Devin McDermott – Morgan Stanley
August 2, 2021 4:01 AM GMT
Capital discipline holding. In-line with our 2Q earnings expectations (see 2Q Preview: Can Discipline Hold?) producers have so far maintained budgets and disciplined messaging despite oil holding above $70/bbl. With several companies reporting last week, disciplined execution on capital plans thus far supports our constructive view on the sector and is key to boosting investor confidence in the sustainability of the industry's free cash flow inflection. Early in the quarter, oil-weighted E&Ps have beat consensus on EBITDAX and CFPS by 6% and 9% on average, respectively. On the other hand, gas-weighted peers have fallen short of expectations by 2% on EBITDAX and 5% on CFPS, supporting our preference for oil exposure over nat gas.
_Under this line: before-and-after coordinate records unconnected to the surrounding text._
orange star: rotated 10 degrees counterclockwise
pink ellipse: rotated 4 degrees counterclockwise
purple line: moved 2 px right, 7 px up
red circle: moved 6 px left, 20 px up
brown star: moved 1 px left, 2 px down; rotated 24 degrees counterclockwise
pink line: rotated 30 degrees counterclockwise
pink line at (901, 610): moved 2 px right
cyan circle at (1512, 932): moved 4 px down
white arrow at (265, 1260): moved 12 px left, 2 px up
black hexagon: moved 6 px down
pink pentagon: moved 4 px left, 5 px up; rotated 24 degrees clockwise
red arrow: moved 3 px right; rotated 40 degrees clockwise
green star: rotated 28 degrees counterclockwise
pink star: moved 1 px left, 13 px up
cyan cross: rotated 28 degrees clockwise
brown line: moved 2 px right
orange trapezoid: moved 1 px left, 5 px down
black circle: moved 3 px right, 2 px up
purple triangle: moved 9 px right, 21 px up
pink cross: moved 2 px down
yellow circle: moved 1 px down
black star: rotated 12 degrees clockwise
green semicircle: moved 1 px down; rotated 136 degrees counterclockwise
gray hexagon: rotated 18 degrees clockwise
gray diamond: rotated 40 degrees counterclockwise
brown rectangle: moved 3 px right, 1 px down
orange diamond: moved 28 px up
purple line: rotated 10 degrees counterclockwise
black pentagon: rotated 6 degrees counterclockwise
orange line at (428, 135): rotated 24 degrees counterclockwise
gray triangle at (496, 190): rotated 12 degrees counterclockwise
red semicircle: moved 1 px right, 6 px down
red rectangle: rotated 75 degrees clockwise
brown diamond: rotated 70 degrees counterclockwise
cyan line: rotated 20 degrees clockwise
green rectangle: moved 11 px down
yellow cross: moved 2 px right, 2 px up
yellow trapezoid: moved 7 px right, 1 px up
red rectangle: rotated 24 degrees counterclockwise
Looking ahead to this week's earnings, we expect companies to continue to maintain disciplined financial frameworks and direct excess FCF to debt reduction and shareholder returns.Rising cash returns, with an emphasis on debt reduction and dividend growth. Companies that reported during the first week of earnings showed strong capital discipline, with none of our coverage increasing organic D&C budgets (see 6). Instead, companies have focused on reducing leverage and increasing shareholder returns, particularly for the oil weighted names.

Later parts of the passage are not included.